Don't worry. I've told him several times that I just want to be friends and I don't want to move to California and I don't want him to move here. I don't know if he thinks I'm just kidding, or if he thinks he can wear me down. He can't. If you know me at all, you know that I don't pull any punches. Most guys I know tell me they appreciate my brutal honesty (personally, I prefer to think of my honesty as refreshing). I try really hard not to hurt anyone's feelings, but I also don't think I'm doing anyone any favors by leading them on.

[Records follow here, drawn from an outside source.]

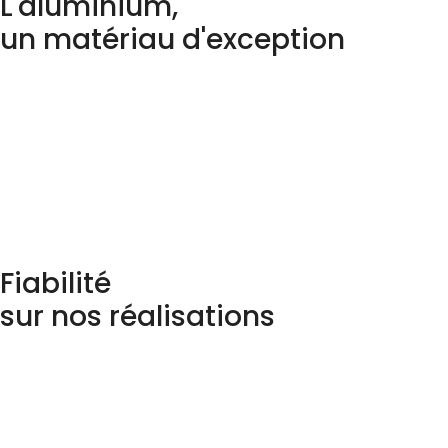
L'aluminium,
un matériau d'exception
Fiabilité
sur nos réalisations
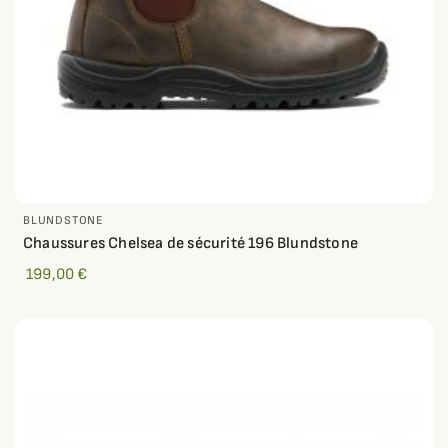
BLUNDSTONE
Chaussures Chelsea de sécurité 196 Blundstone
199,00 €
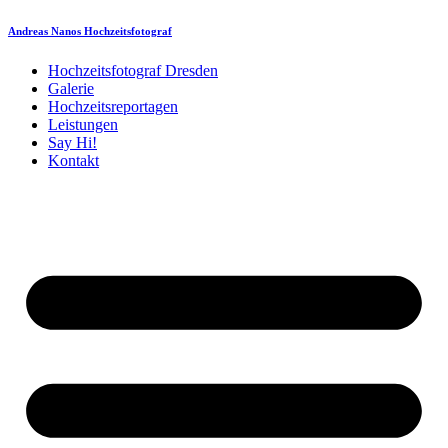
Andreas Nanos Hochzeitsfotograf
Hochzeitsfotograf Dresden
Galerie
Hochzeitsreportagen
Leistungen
Say Hi!
Kontakt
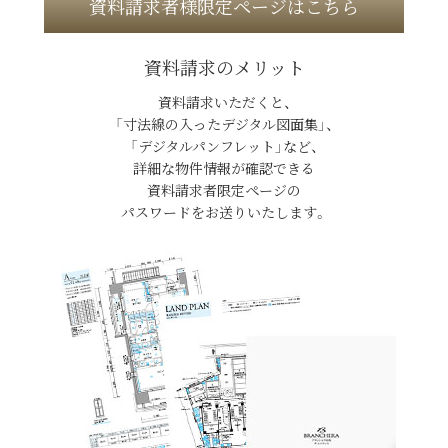
資料請求者様限定ページはこちら
資料請求のメリット
資料請求いただくと、
「寸法線の入ったデジタル図面集」、
「デジタルパンフレット」など、
詳細な物件情報が確認できる
資料請求者限定ページの
パスワードをお送りいたします。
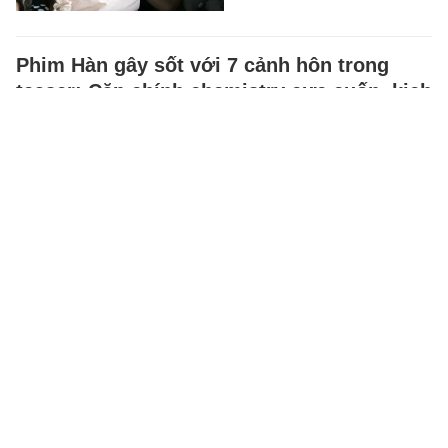
Phim Hàn gây sốt với 7 cảnh hôn trong
teaser: Cặp chính chemistry cực cuốn, kịch
bản đầy bất ngờ
Bộ phim đang là chủ đề được
bàn tán nhiều trên mạng xã hội
nhờ kịch bản khác biệt cùng cặp
chính cực đỉnh.
CINE
-
6 giờ trước
Tuyên án tử hình sao nữ nổi tiếng SN 1992
Sao nữ này và 27 nghi phạm
khác bị cáo buộc thành lập
đường dây tội phạm xuyên quốc
gia, chuyên sản xuất, vận…
STAR
-
6 giờ trước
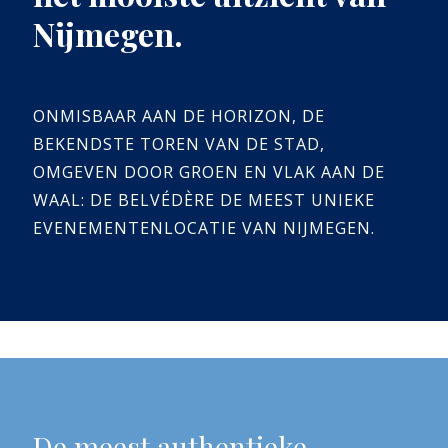
Nijmegen.
ONMISBAAR AAN DE HORIZON, DE
BEKENDSTE TOREN VAN DE STAD,
OMGEVEN DOOR GROEN EN VLAK AAN DE
WAAL: DE BELVÉDÈRE DE MEEST UNIEKE
EVENEMENTENLOCATIE VAN NIJMEGEN.
De meest authentieke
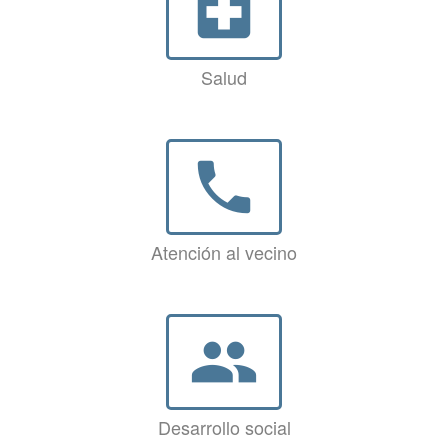
local_hospital
Salud
phone
Atención al vecino
group
Desarrollo social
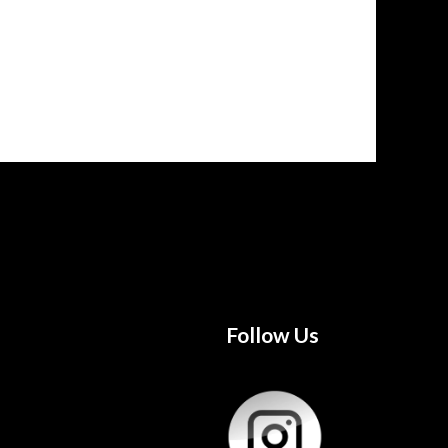
Follow Us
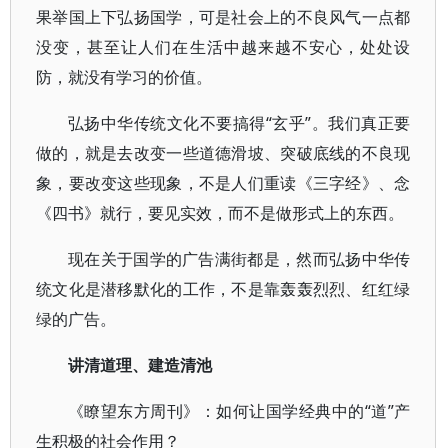
果举国上下弘扬国学，可是社会上的不良风气一点都
没变，甚至让人们在生活中越来越不安心，处处设
防，就没有学习的价值。
弘扬中华传统文化不要搞得“玄乎”。我们真正要
做的，就是去改变一些道德滑坡、突破底线的不良现
象，要改变这些现象，不是人们重读《三字经》、念
《四书》就行，要见实效，而不是做形式上的东西。
现在关于国学的广告满街都是，然而弘扬中华传
统文化是潜移默化的工作，不是靠轰轰烈烈、红红绿
绿的广告。
讲清道理、建造清池
《瞭望东方周刊》：如何让国学经典中的“道”产
生积极的社会作用？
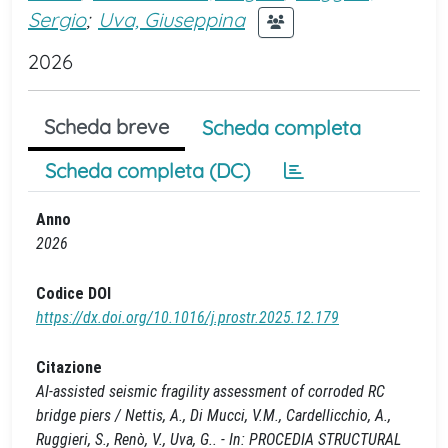
Sergio
;
Uva, Giuseppina
2026
Scheda breve
Scheda completa
Scheda completa (DC)
Anno
2026
Codice DOI
https://dx.doi.org/10.1016/j.prostr.2025.12.179
Citazione
AI-assisted seismic fragility assessment of corroded RC
bridge piers / Nettis, A., Di Mucci, V.M., Cardellicchio, A.,
Ruggieri, S., Renò, V., Uva, G.. - In: PROCEDIA STRUCTURAL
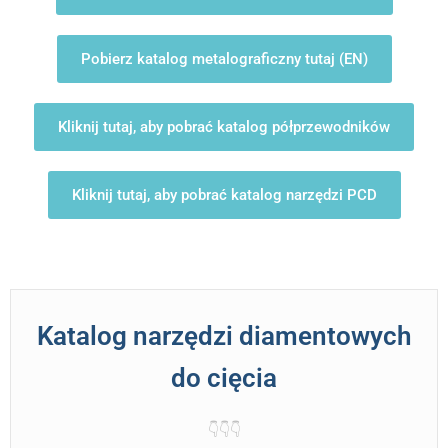
Pobierz katalog metalograficzny tutaj (EN)
Kliknij tutaj, aby pobrać katalog półprzewodników
Kliknij tutaj, aby pobrać katalog narzędzi PCD
Katalog narzędzi diamentowych
do cięcia
👇️👇️👇️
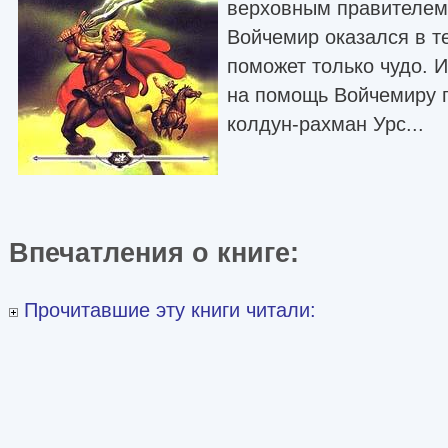
верховным правителем
Войчемир оказался в те
поможет только чудо. И
на помощь Войчемиру п
колдун-рахман Урс...
Впечатления о книге:
Прочитавшие эту книги читали:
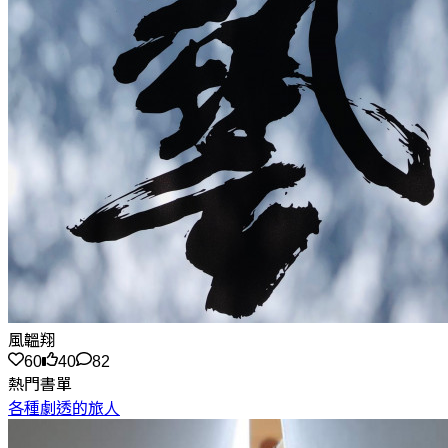
風韞翔
60
40
82
熱門書單
各種劇透的旅人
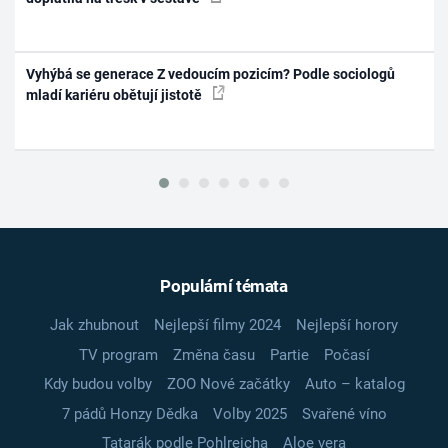
Vyhýbá se generace Z vedoucím pozicím? Podle sociologů
mladí kariéru obětují jistotě
Populární témata
Jak zhubnout
Nejlepší filmy 2024
Nejlepší horory
TV program
Změna času
Partie
Počasí
Kdy budou volby
ZOO Nové začátky
Auto – katalog
7 pádů Honzy Dědka
Volby 2025
Svařené víno
Tatarák podle Pohlreicha
Aloe vera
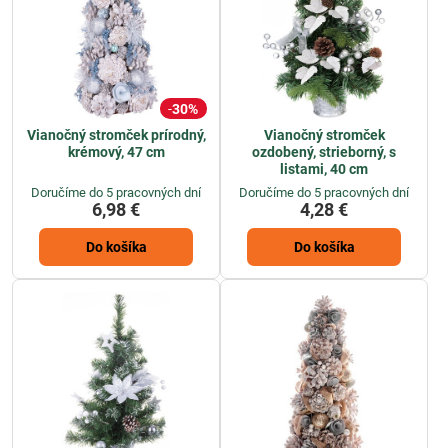
30%
Vianočný stromček prírodný,
Vianočný stromček
krémový, 47 cm
ozdobený, strieborný, s
listami, 40 cm
Doručíme do 5 pracovných dní
Doručíme do 5 pracovných dní
6,98 €
4,28 €
Do košíka
Do košíka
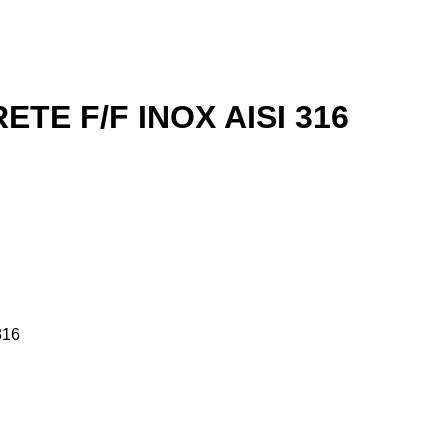
TE F/F INOX AISI 316
316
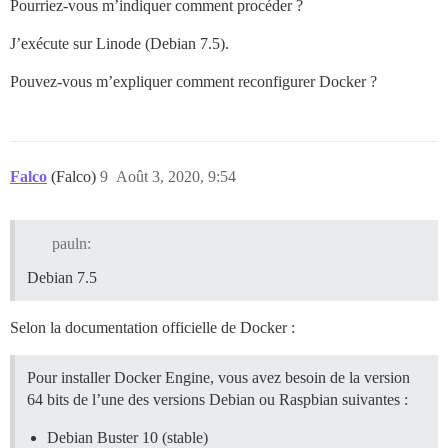
Pourriez-vous m’indiquer comment procéder ?
J’exécute sur Linode (Debian 7.5).
Pouvez-vous m’expliquer comment reconfigurer Docker ?
Falco
(Falco)
9
Août 3, 2020, 9:54
pauln:
Debian 7.5
Selon la documentation officielle de Docker :
Pour installer Docker Engine, vous avez besoin de la version
64 bits de l’une des versions Debian ou Raspbian suivantes :
Debian Buster 10 (stable)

You may be wondering why I don't just tell him to fuck off. I may have to eventually, but first I'd like to see if we can establish a friendship. I like him as a person, I just would never date him. He told me he wasn't afraid to admit that he was lonely and wanted to be in a relationship. I think it's great that he's open about that. He seems to think of me as instant girlfriend just add water, because we dated over twenty years ago, and he loved me back then. I'm a much different person than I was in my late teens and early twenties (thank god), and he may not like the less needy, fucked-up version of myself.

As I've mentioned before, my biggest problem with him is the fact that he doesn't take an active part in his son's life. I've asked him about it several times and he gives me all these lame-ass excuses about how he can't see his son without his ex trying to get back with him. He also doesn't have a car and can't drive the hour to see him. Why would I ever have a child with someone who isn't accountable for his first kid? You can't keep having children and ditching them when it isn't convenient, until you get it right. It's such a strange concept to me.

He seems to be assuming that I'm as lonely as he is. I'm not. Of course, I'd love to find someone to be in a healthy committed relationship with, but it just may never happen for me. I'm content with my life the way it is. I've been single for so long, that I'm pretty good at it. I don't feel like the one thing I can't have is overshadowing everything else in my life. Neal doesn't believe me when I tell him that.

If he can't be my friend and get past thinking we're going to get back together, then I'll have to let him go. It would be a shame after recently finding him again, but if he doesn't listen to me, it won't be much of friendship anyway.

9 comments:

rel said...

Churlita,
Guys heads are wired differently. Duh!
It amazes me that guys and gals ever get on the same track, but it's so cool when they do.
rel

Brass Pear said...

You've got a good head on your shoulders!

DJSassafrass said...

You're so right--no need to be in a relationship just for the sake of being in one! And why doesn't he see his kid..I mean, I'm not crazy about getting around to having them, but I would certainly spend time with them--no matter what the siutation--if I had them.

Pamela said...

What's the blog entry title from?

Well, good for you for giving him a chance.

laura b. said...

I hope that he can come around to the idea of friendship and see things as they are now.
And I really hope he mans up and makes more of a commitment to his child.

j-dub said...

sometimes the common ground erodes over time until there's nothing left but two people shouting at each other from their own sandbars. Especially with exes, it seems.

sorry if that's the case. Hope it turns out better than it's started.

fringes said...

Great post. I don't have much beyond that.

Churlita said...

Rel,

Yeah, but I know lots of guys who still take care of their responsibilities...Like you.

Leo,

Thanks. You might get an argument about that from some who know me.

DJ,

I don't know. I think he thinks it's too hard to be a dad with a woman he doesn't want any part of it and wants to try again and do it better. I wish he'd just work at fixing what he already has. his poor son is going to have all kinds of abandonment issues if he doesn't.

Pamela,

It's from a song called "Put Your Money Where Your Mouth Is" by Jet.

LauraB.,

Yeah, I'd like for us to be friends, but I think it's way more important that he works on his relationship with his son.

JWilliam,

I hope we can work at being friends. I'll see how it goes the next couple times we speak and then go from there. If we have to shout from sandbars, it'll never work. I'm not much of a yeller.

FRinges,

Thanks.

Claire said...

That's why I try never to break the gold rule of never going back but always moving forward. What you left behind will never be revisted because it usually will always have changed and those fantasies you had of how if used to be will be terribly altered.